Capitulo 5 - The Walking Dead - A Ascensão do Governador
Eles partem para o oeste, em meio aos campos escuros, mantendo uma velocidade constante
de 50 km/h. As quatro pistas da rodovia Interestadual 20 estão cheias de carros abandonados,
enquanto o carro serpenteia na direção do horizonte que está tingido de um cor-de-rosa enjoativo,
onde a cidade os espera como um facho de luz no céu noturno. Eles se veem obrigados a manobrar,
com uma lentidão angustiante, em meio a uma pista de obstáculos de destroços, mas conseguem
avançar quase 8 quilômetros antes de as coisas começarem a dar errado.

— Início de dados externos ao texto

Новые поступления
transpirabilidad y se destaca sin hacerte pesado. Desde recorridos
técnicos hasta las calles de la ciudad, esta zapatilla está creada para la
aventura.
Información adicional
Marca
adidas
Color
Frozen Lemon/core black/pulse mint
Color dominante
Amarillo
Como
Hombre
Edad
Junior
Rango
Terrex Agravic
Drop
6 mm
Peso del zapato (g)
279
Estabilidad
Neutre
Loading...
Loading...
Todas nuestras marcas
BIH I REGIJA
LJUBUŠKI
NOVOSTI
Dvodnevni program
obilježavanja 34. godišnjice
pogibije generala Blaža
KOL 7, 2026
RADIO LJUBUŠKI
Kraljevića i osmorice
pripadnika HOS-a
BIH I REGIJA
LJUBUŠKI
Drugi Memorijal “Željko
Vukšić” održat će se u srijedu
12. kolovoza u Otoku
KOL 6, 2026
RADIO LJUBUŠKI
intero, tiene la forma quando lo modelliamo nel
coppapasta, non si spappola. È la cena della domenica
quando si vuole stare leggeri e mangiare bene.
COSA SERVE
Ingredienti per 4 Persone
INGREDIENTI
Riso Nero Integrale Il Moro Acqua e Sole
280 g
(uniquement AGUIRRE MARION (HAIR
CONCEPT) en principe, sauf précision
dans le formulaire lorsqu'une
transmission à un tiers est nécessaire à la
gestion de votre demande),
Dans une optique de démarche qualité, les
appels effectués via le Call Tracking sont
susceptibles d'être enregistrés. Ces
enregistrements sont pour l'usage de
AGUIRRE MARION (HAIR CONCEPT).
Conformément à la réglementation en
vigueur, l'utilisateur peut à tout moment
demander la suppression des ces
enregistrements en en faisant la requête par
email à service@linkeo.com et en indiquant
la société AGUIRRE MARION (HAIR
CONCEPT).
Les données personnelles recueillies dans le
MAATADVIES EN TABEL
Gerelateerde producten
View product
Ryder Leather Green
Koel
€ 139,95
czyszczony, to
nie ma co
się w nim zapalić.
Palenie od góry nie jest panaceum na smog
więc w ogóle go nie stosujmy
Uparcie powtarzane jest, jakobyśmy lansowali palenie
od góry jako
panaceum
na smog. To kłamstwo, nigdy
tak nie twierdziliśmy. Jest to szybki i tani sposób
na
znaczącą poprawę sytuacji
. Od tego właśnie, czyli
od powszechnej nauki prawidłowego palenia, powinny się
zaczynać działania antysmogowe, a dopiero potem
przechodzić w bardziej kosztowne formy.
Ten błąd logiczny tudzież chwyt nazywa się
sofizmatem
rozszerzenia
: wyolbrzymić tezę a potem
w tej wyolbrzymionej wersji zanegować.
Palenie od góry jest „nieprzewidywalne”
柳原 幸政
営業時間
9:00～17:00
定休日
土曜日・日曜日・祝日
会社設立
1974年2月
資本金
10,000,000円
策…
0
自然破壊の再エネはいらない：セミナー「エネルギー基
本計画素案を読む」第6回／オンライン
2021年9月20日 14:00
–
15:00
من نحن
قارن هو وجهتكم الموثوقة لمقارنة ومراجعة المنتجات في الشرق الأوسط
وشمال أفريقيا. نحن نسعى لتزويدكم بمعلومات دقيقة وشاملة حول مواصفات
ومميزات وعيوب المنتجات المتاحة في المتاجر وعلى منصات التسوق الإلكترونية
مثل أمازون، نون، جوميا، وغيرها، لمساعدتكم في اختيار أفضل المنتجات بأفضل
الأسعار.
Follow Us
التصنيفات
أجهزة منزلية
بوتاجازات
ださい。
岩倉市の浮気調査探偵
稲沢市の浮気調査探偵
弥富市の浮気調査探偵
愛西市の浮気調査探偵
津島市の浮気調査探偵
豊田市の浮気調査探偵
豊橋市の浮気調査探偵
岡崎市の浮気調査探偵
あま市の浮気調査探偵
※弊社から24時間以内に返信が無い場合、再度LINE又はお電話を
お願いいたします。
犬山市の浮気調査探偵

Na maior parte desses 8 quilômetros, Philip fica pensando em Bobby e em tudo o que
poderiam ter feito para salvá-lo. A dor e o arrependimento se instalam cada vez mais fundo no
âmago de Philip, como um câncer em metástase, se tornando algo mais soturno e mais venenoso
que a dor. Para afastar as emoções, ele fica pensando na velha filosofia dos caminhoneiros: olhe ao
redor, e não em frente. Agarrando firme o volante com as mãos experientes de um velho motorista
de caminhão, ele se senta bem à frente no banco e mantém os olhos atentos às margens da rodovia.
Durante 8 quilômetros, só uns poucos mortos-vivos passam à luz fantasmagórica dos faróis.

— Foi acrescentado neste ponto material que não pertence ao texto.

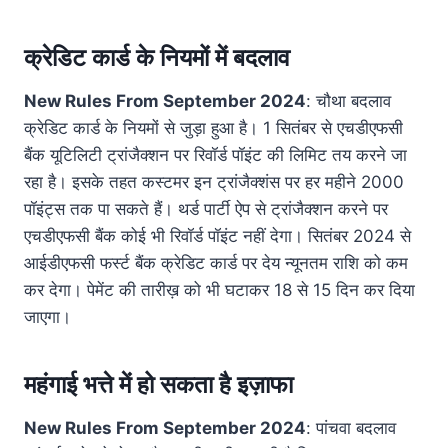
क्रेडिट कार्ड के नियमों में बदलाव
New Rules From September 2024
: चौथा बदलाव
क्रेडिट कार्ड के नियमों से जुड़ा हुआ है। 1 सितंबर से एचडीएफसी
बैंक यूटिलिटी ट्रांजैक्शन पर रिवॉर्ड पॉइंट की लिमिट तय करने जा
रहा है। इसके तहत कस्टमर इन ट्रांजैक्शंस पर हर महीने 2000
पॉइंट्स तक पा सकते हैं। थर्ड पार्टी ऐप से ट्रांजैक्शन करने पर
एचडीएफसी बैंक कोई भी रिवॉर्ड पॉइंट नहीं देगा। सितंबर 2024 से
आईडीएफसी फर्स्ट बैंक क्रेडिट कार्ड पर देय न्यूनतम राशि को कम
कर देगा। पेमेंट की तारीख़ को भी घटाकर 18 से 15 दिन कर दिया
जाएगा।
महंगाई भत्ते में हो सकता है इज़ाफा
New Rules From September 2024
: पांचवा बदलाव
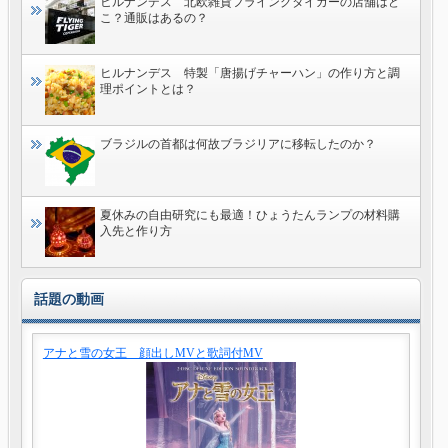
ヒルナンデス 北欧雑貨フライングタイガーの店舗はど
こ？通販はあるの？
ヒルナンデス 特製「唐揚げチャーハン」の作り方と調
理ポイントとは？
ブラジルの首都は何故ブラジリアに移転したのか？
夏休みの自由研究にも最適！ひょうたんランプの材料購
入先と作り方
話題の動画
アナと雪の女王 顔出しMVと歌詞付MV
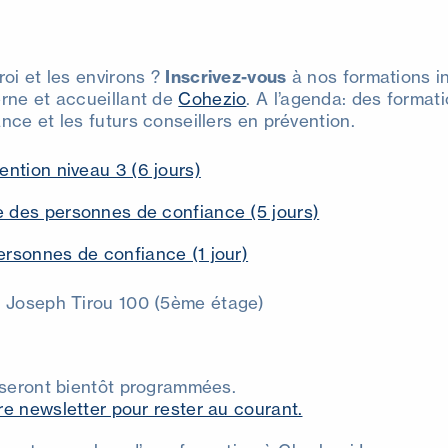
oi et les environs ?
Inscrivez-vous
à nos formations in
rne et accueillant de
Cohezio
. A l’agenda: des format
ce et les futurs conseillers en prévention.
ention niveau 3 (6 jours)
 des personnes de confiance (5 jours)
ersonnes de confiance (1 jour)
d Joseph Tirou 100 (5ème étage)
 seront bientôt programmées.
e newsletter pour rester au courant.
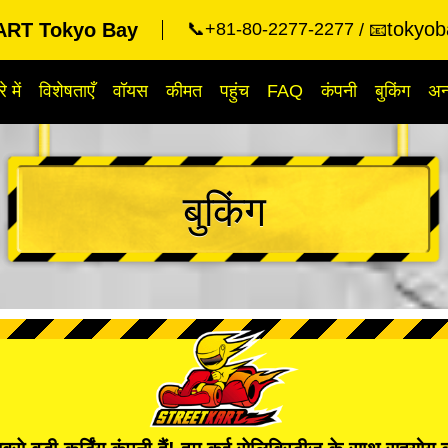
tokyob
RT Tokyo Bay
📞+81-80-2277-2277
📧
े में
विशेषताएँ
वॉयस
कीमत
पहुंच
FAQ
कंपनी
बुकिंग
अन्
बुकिंग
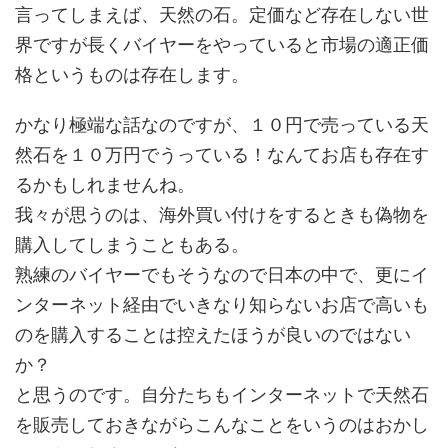
言ってしまえば、天然の石。定価など存在しない世
界ですが長くバイヤーをやっていると市場の適正価
格というものは存在します。
かなり極端な話なのですが、１０円で売っている天
然石を１０万円でうっている！なんてお店も存在す
るかもしれませんね。
我々が思うのは、海外買い付けをするときも偽物を
購入してしまうこともある。
熟練のバイヤーでもそうなので日本の中で、更にイ
ンターネット経由でいきなり知らないお店で高いも
のを購入することは控えたほうが良いのではない
か？
と思うのです。自分たちもインターネットで天然石
を販売しておきながらこんなことをいうのはおかし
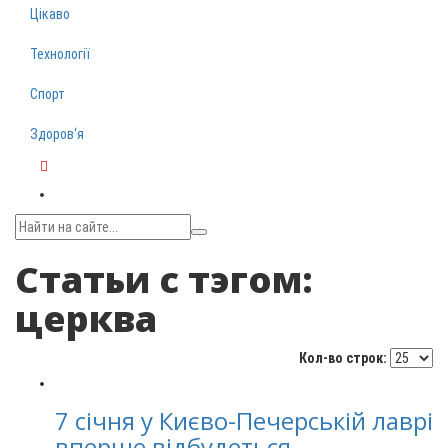
Цікаво
Технології
Спорт
Здоров‘я
Telegram
Статьи с тэгом:
церква
Кол-во строк:
7 січня у Києво-Печерській лаврі
вперше відбудеться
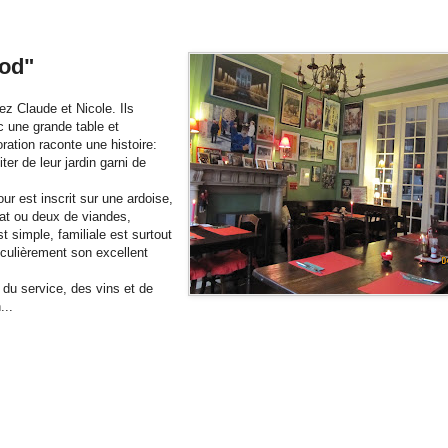
ood"
hez Claude et Nicole. Ils
 une grande table et
oration raconte une histoire:
ter de leur jardin garni de
ur est inscrit sur une ardoise,
lat ou deux de viandes,
t simple,
familiale
est surtout
iculièrement son excellent
du service, des vins et de
...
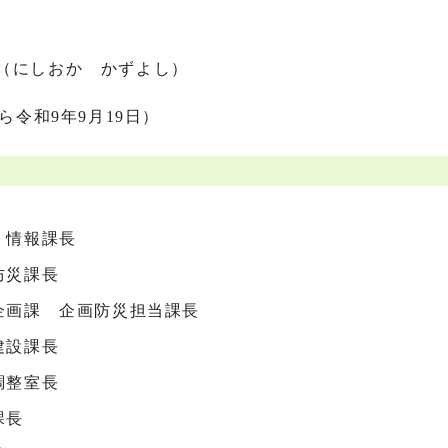
（にしおか かずよし）
ら令和9年9月19日）
・情報課長
防災課長
務企画課 企画防災担当課長
建設課長
調整室長
課長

Nos arredores de Conyers, eles ultrapassam dois trapos se arrastando pelo acostamento da
estrada como soldados desertores ensanguentados. Passando pelo Stonecrest Mall, veem um
aglomerado de vultos escuros curvados sobre uma vala, aparentemente se refestelando com alguma
coisa que morreu na estrada, humana ou animal, impossível identificar na luz bruxuleante. Contudo,
foi só isso — pelo menos por 8 quilômetros — e Philip mantém a velocidade em constantes (porém
seguros) 50 km/h. Se fossem mais devagar, arriscariam enganchar um monstro desnorteado; se
fossem mais depressa, correriam o risco de arrastar o carro no número cada vez maior de destroços
e veículos abandonados que entulham as pistas.
O rádio não funciona e os outros seguem em silêncio, com os olhares fixos na paisagem.
O perímetro da região metropolitana de Atlanta passa por eles em câmera lenta, uma série de
florestas de pinheiros interrompidas por uma eventual cidade-dormitório ou um shopping de
estrada. Passam por concessionárias tão escuras quanto um necrotério, o mar sem fim de modelos
novos como caixões que refletem a luz branca da Lua. Passam por restaurantes da cadeia Waffle
House totalmente abandonados, as janelas quebradas lembram chagas abertas, e condomínios de
escritórios vazios como zonas de guerra. Passam por restaurantes Shoney’s, por campings, por
várias lojas da Kmart e por concessionárias de trailers RV Center, cada um mais desolado e
destroçado que o outro. Pequenos focos de incêndio aparecem aqui e ali. Os estacionamentos
parecem mais salas de brinquedo de crianças insanas, os carros abandonados jogados sobre o
espaço como brinquedinhos arremessados com raiva. Cacos de vidro brilham por todos os lados.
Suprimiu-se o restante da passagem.